木心乾漆千手観音立像(面部欠)、木造千手観音立像(鞘仏) もくしんかんしつせんじゅかんのんりゅうぞう(めんぶけつ)、もくぞうせんじゅかんのんりゅうぞう(さやぼとけ)
| 員数 | 1躯、1躯 |
|---|---|
| 地域 | 日高地域 |
| 所在地 | 日高郡日高川町鐘巻 |
| 時代 | 奈良、南北朝 |
| 指定年月日 | 平成元年6月12日指定 |
| 指定等区分 | 国指定 |
| 種類 | 彫刻 |
| 所有者 | 宗教法人道成寺 |
解説
道成寺の現本堂(重文)は南北朝の正平12年(1357)の建物であるが、本像は堂内に北面して安置された同時期の千手観音立像(鞘仏)の胎内に、損傷した状態で納められていたものである。
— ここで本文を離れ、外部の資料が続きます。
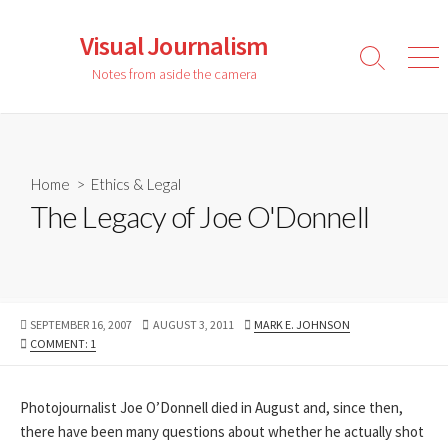
Skip
to
Visual Journalism
content
Search
Men
Notes from aside the camera
Toggle
Home
>
Ethics & Legal
The Legacy of Joe O'Donnell
PUBLISHED
LAST
AUTHOR
SEPTEMBER 16, 2007
AUGUST 3, 2011
MARK E. JOHNSON
DATE
MODIFIED
COMMENT: 1
DATE
Photojournalist Joe O’Donnell died in August and, since then,
there have been many questions about whether he actually shot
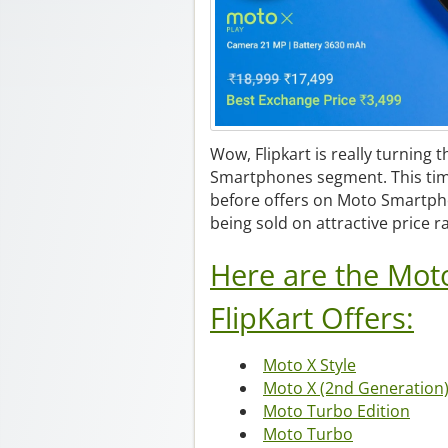
Wow, Flipkart is really turning t
Smartphones segment. This ti
before offers on Moto Smartph
being sold on attractive price 
Here are the Mot
FlipKart Offers:
Moto X Style
Moto X (2nd Generation
Moto Turbo Edition
Moto Turbo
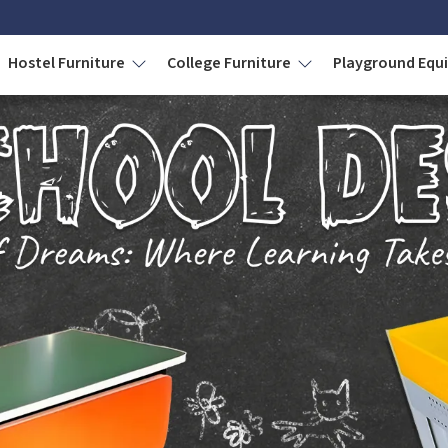
Hostel Furniture
College Furniture
Playground Eq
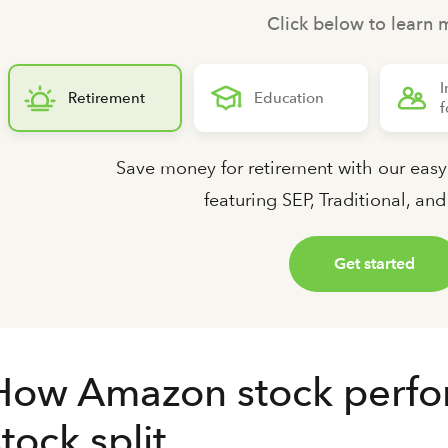
Click below to learn 
I
Retirement
Education
f
Save money for retirement with our easy
featuring SEP, Traditional, an
Get started
How Amazon stock performe
stock split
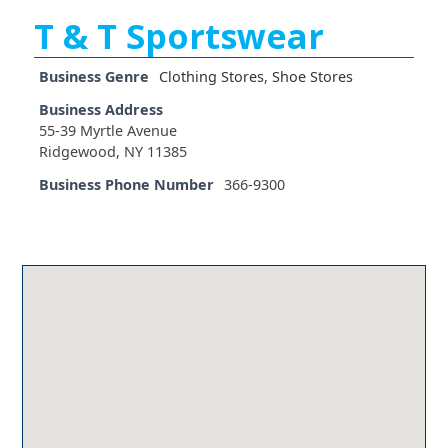
T & T Sportswear
Business Genre
Clothing Stores
,
Shoe Stores
Business Address
55-39 Myrtle Avenue
Ridgewood, NY 11385
Business Phone Number
366-9300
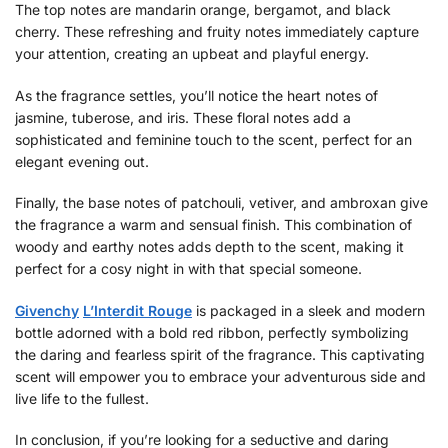
The top notes are mandarin orange, bergamot, and black
cherry. These refreshing and fruity notes immediately capture
your attention, creating an upbeat and playful energy.
As the fragrance settles, you’ll notice the heart notes of
jasmine, tuberose, and iris. These floral notes add a
sophisticated and feminine touch to the scent, perfect for an
elegant evening out.
Finally, the base notes of patchouli, vetiver, and ambroxan give
the fragrance a warm and sensual finish. This combination of
woody and earthy notes adds depth to the scent, making it
perfect for a cosy night in with that special someone.
Givenchy
L’Interdit Rouge
is packaged in a sleek and modern
bottle adorned with a bold red ribbon, perfectly symbolizing
the daring and fearless spirit of the fragrance. This captivating
scent will empower you to embrace your adventurous side and
live life to the fullest.
In conclusion, if you’re looking for a seductive and daring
樟の一材から彫出した概形の上に木屎漆を盛り上げて像容を形成する木心乾漆の技法によるもので、面部や体部表面の大部分が剥落、朽損しているが、残存部位によって均斉のとれた当初の像容を推し量ることができる。一般に、木心乾漆像は天平後期の造立とされるが、発掘調査によって確認された大宝元年(701)創建本堂の規模はかなり大きく、像容や、材質が樟であることとも相まって、文武天皇勅願の本尊である可能性が高い。(和歌山県文化財ガイドブック)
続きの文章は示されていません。